Date: 12 Sep 2018

The Turkish lira (EURTRY, USDTRY, TRYJPY) may have been relatively more stable in recent sessions but traders might well conclude that much of that is attributable to the fact that the Central Bank of Turkey (CBoT) let it be known, following last week’s spike in Turkish inflation to 17.9 percent that its “monetary stance will be adjusted” when it meets on Thursday.  Yet data this Monday showed that while Turkey’s GDP expanded in Q2, the pace slowed to 5.2 percent from Q1’s 7.3 percent growth rate. That leaves CBoT Governor Murat Cetinkaya with a dilemma.

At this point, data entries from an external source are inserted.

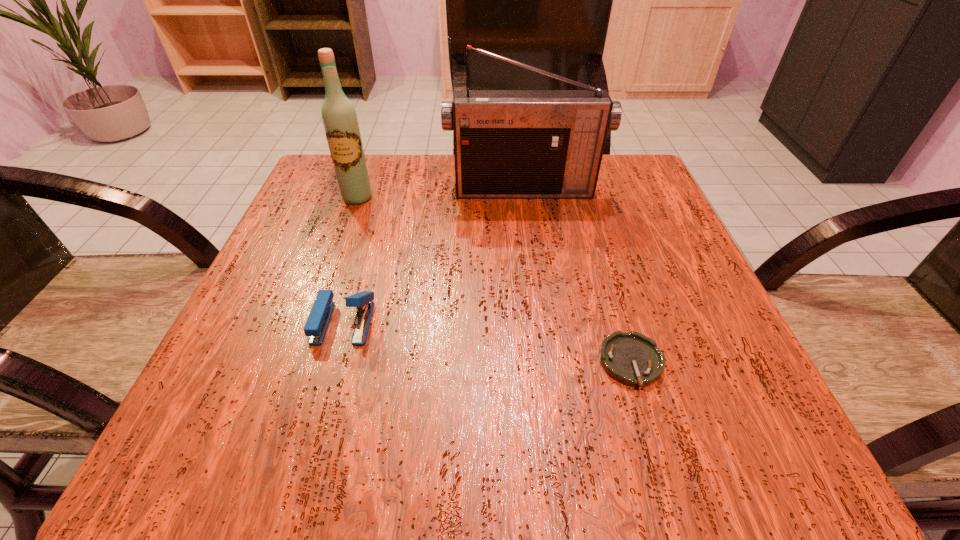 Locate an element on the screen. The height and width of the screenshot is (540, 960). wine bottle is located at coordinates click(x=340, y=121).

In order to click on radio receiver in this screenshot , I will do (508, 144).

Find the location of a particular element. The image size is (960, 540). stapler is located at coordinates (316, 325).

Where is `ashtray`? This screenshot has height=540, width=960. ashtray is located at coordinates (633, 359).

Identify the location of vacant area located 0.220m on the front-facing side of the wine bottle. (x=328, y=279).

In order to click on vacant area located 0.310m on the front-facing side of the radio receiver in this screenshot , I will do `click(539, 308)`.

Where is `vacant space situated 0.340m on the back of the third tallest object`? The width and height of the screenshot is (960, 540). vacant space situated 0.340m on the back of the third tallest object is located at coordinates (382, 188).

Find the location of `vacant space situated 0.280m on the back of the shortest object`. vacant space situated 0.280m on the back of the shortest object is located at coordinates (590, 226).

You are a GUI agent. You are given a task and a screenshot of the screen. Output one action in this format:
    pyautogui.click(x=<x>, y=<y>)
    Task: Click on the wine bottle at the far edge
    
    Given the screenshot: What is the action you would take?
    pyautogui.click(x=340, y=121)

The width and height of the screenshot is (960, 540). I want to click on radio receiver at the far edge, so click(x=508, y=144). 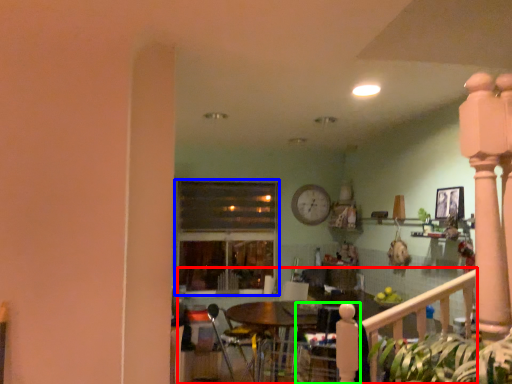 Question: Which object is the farthest from porch (highlighted by a red box)? Choose among these: window (highlighted by a blue box) or armchair (highlighted by a green box).

Choices:
 (A) window
 (B) armchair

Answer: (A)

If the CBoT hikes too aggressively, it could help push Turkey into a recession (which may be coming anyway but which the central bank would wish to avoid being blamed for), but if it does too little then the TRY might be negatively affected on the currency markets. And traders might anyway wish to bear in mind that as Turkey imports all the oil needed to power its economy, the cost of that energy (which is priced in USD per barrel) only gets even more expensive in TRY terms as the TRY falls in value versus the USD. But, going into Thursday’s policy meeting, the consensus among economists polled by Bloomberg is that the CBoT will increase the one-week repo rate by 3 percent to 20.75 percent. Whether that proves enough for traders remains to be seen. But traders might conclude there is a material risk that if the CBoT, mindful of the slower pace of economic growth evidenced in the GDP data and that President Erdogan himself is no fan of higher interest rates, hikes by an amount that proves to be materially below market expectations, the TRY could come under renewed pressure.

by Neal Kimberley, External Currency Analyst.